◆ EXERCISE REQUIREMENTS ◆
Reproduce the records below exactly as they are written.
Start of INPUT DATA
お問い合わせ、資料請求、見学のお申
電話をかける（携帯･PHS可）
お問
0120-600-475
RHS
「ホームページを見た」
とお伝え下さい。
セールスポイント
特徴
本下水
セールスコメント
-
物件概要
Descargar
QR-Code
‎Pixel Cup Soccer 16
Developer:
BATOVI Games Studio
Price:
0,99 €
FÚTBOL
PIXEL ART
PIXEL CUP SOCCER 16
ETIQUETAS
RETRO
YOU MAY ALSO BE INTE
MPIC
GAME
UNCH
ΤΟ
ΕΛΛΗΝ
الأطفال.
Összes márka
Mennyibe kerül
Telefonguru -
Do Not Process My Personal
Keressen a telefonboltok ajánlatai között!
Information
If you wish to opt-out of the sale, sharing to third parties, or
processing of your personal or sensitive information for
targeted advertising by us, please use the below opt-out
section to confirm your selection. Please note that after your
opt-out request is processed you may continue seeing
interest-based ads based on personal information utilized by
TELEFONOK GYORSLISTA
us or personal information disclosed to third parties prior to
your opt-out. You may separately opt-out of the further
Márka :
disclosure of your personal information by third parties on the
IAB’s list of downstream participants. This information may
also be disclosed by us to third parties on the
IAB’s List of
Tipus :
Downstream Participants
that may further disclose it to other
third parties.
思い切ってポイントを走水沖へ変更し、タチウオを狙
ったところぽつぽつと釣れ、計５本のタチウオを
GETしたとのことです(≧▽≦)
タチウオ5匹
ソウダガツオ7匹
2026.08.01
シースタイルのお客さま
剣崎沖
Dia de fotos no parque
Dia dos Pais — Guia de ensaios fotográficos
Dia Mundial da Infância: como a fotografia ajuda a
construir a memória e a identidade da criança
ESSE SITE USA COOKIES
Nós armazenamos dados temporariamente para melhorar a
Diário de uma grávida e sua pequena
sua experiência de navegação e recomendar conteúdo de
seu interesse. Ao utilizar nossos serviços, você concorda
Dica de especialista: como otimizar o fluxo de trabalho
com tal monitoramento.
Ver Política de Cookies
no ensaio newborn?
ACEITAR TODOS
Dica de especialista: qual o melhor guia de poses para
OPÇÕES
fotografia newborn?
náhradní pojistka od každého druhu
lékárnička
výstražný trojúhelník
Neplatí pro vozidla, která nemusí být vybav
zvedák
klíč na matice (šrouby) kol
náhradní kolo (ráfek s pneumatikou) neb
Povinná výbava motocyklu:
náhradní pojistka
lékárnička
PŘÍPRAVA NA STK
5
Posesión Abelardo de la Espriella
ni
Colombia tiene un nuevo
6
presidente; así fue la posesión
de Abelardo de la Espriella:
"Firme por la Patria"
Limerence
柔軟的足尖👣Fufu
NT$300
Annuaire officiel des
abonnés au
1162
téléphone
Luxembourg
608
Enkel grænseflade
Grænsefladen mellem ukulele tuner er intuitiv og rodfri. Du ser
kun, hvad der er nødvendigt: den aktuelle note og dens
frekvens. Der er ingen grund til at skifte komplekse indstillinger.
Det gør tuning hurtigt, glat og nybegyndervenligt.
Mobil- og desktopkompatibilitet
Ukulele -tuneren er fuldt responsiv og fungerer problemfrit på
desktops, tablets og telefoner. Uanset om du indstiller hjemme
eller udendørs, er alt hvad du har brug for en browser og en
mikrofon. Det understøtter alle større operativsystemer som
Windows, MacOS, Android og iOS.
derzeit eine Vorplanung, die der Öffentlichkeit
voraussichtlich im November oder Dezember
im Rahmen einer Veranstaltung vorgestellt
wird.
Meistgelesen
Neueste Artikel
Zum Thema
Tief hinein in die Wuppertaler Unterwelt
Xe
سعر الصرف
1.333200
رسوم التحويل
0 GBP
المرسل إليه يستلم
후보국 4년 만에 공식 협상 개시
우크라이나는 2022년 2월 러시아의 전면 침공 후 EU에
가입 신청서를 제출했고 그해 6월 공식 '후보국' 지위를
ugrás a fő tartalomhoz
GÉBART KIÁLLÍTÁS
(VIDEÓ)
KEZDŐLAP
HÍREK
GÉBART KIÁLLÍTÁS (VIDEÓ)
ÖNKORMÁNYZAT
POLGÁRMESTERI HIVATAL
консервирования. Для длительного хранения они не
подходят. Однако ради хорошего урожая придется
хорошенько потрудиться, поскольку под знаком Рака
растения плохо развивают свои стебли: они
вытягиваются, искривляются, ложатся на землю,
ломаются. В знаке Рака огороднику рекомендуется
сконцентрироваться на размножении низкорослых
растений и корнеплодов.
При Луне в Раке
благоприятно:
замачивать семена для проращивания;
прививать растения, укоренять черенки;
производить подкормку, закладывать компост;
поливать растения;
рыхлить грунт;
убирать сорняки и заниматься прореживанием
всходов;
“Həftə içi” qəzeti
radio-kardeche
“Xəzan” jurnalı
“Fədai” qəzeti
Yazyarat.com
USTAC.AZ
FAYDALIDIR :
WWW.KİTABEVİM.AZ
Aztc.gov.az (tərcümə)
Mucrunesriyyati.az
End of INPUT DATA
◆ REPLY ◆
お問い合わせ、資料請求、見学のお申
電話をかける（携帯･PHS可）
お問
0120-600-475
RHS
「ホームページを見た」
とお伝え下さい。
セールスポイント
特徴
本下水
セールスコメント
-
物件概要
Descargar
QR-Code
‎Pixel Cup Soccer 16
Developer:
BATOVI Games Studio
Price:
0,99 €
FÚTBOL
PIXEL ART
PIXEL CUP SOCCER 16
ETIQUETAS
RETRO
YOU MAY ALSO BE INTE
MPIC
GAME
UNCH
ΤΟ
ΕΛΛΗΝ
الأطفال.
Összes márka
Mennyibe kerül
Telefonguru -
Do Not Process My Personal
Keressen a telefonboltok ajánlatai között!
Information
If you wish to opt-out of the sale, sharing to third parties, or
processing of your personal or sensitive information for
targeted advertising by us, please use the below opt-out
section to confirm your selection. Please note that after your
opt-out request is processed you may continue seeing
interest-based ads based on personal information utilized by
TELEFONOK GYORSLISTA
us or personal information disclosed to third parties prior to
your opt-out. You may separately opt-out of the further
Márka :
disclosure of your personal information by third parties on the
IAB’s list of downstream participants. This information may
also be disclosed by us to third parties on the
IAB’s List of
Tipus :
Downstream Participants
that may further disclose it to other
third parties.
思い切ってポイントを走水沖へ変更し、タチウオを狙
ったところぽつぽつと釣れ、計５本のタチウオを
GETしたとのことです(≧▽≦)
タチウオ5匹
ソウダガツオ7匹
2026.08.01
シースタイルのお客さま
剣崎沖
Dia de fotos no parque
Dia dos Pais — Guia de ensaios fotográficos
Dia Mundial da Infância: como a fotografia ajuda a
construir a memória e a identidade da criança
ESSE SITE USA COOKIES
Nós armazenamos dados temporariamente para melhorar a
Diário de uma grávida e sua pequena
sua experiência de navegação e recomendar conteúdo de
seu interesse. Ao utilizar nossos serviços, você concorda
Dica de especialista: como otimizar o fluxo de trabalho
com tal monitoramento.
Ver Política de Cookies
no ensaio newborn?
ACEITAR TODOS
Dica de especialista: qual o melhor guia de poses para
OPÇÕES
fotografia newborn?
náhradní pojistka od každého druhu
lékárnička
výstražný trojúhelník
Neplatí pro vozidla, která nemusí být vybav
zvedák
klíč na matice (šrouby) kol
náhradní kolo (ráfek s pneumatikou) neb
Povinná výbava motocyklu:
náhradní pojistka
lékárnička
PŘÍPRAVA NA STK
5
Posesión Abelardo de la Espriella
ni
Colombia tiene un nuevo
6
presidente; así fue la posesión
de Abelardo de la Espriella:
"Firme por la Patria"
Limerence
柔軟的足尖👣Fufu
NT$300
Annuaire officiel des
abonnés au
1162
téléphone
Luxembourg
608
Enkel grænseflade
Grænsefladen mellem ukulele tuner er intuitiv og rodfri. Du ser
kun, hvad der er nødvendigt: den aktuelle note og dens
frekvens. Der er ingen grund til at skifte komplekse indstillinger.
Det gør tuning hurtigt, glat og nybegyndervenligt.
Mobil- og desktopkompatibilitet
Ukulele -tuneren er fuldt responsiv og fungerer problemfrit på
desktops, tablets og telefoner. Uanset om du indstiller hjemme
eller udendørs, er alt hvad du har brug for en browser og en
mikrofon. Det understøtter alle større operativsystemer som
Windows, MacOS, Android og iOS.
derzeit eine Vorplanung, die der Öffentlichkeit
voraussichtlich im November oder Dezember
im Rahmen einer Veranstaltung vorgestellt
wird.
Meistgelesen
Neueste Artikel
Zum Thema
Tief hinein in die Wuppertaler Unterwelt
Xe
سعر الصرف
1.333200
رسوم التحويل
0 GBP
المرسل إليه يستلم
후보국 4년 만에 공식 협상 개시
우크라이나는 2022년 2월 러시아의 전면 침공 후 EU에
가입 신청서를 제출했고 그해 6월 공식 '후보국' 지위를
ugrás a fő tartalomhoz
GÉBART KIÁLLÍTÁS
(VIDEÓ)
KEZDŐLAP
HÍREK
GÉBART KIÁLLÍTÁS (VIDEÓ)
ÖNKORMÁNYZAT
POLGÁRMESTERI HIVATAL
консервирования. Для длительного хранения они не
подходят. Однако ради хорошего урожая придется
хорошенько потрудиться, поскольку под знаком Рака
растения плохо развивают свои стебли: они
вытягиваются, искривляются, ложатся на землю,
ломаются. В знаке Рака огороднику рекомендуется
сконцентрироваться на размножении низкорослых
растений и корнеплодов.
При Луне в Раке
благоприятно:
замачивать семена для проращивания;
прививать растения, укоренять черенки;
производить подкормку, закладывать компост;
поливать растения;
рыхлить грунт;
убирать сорняки и заниматься прореживанием
всходов;
“Həftə içi” qəzeti
radio-kardeche
“Xəzan” jurnalı
“Fədai” qəzeti
Yazyarat.com
USTAC.AZ
FAYDALIDIR :
WWW.KİTABEVİM.AZ
Aztc.gov.az (tərcümə)
Mucrunesriyyati.az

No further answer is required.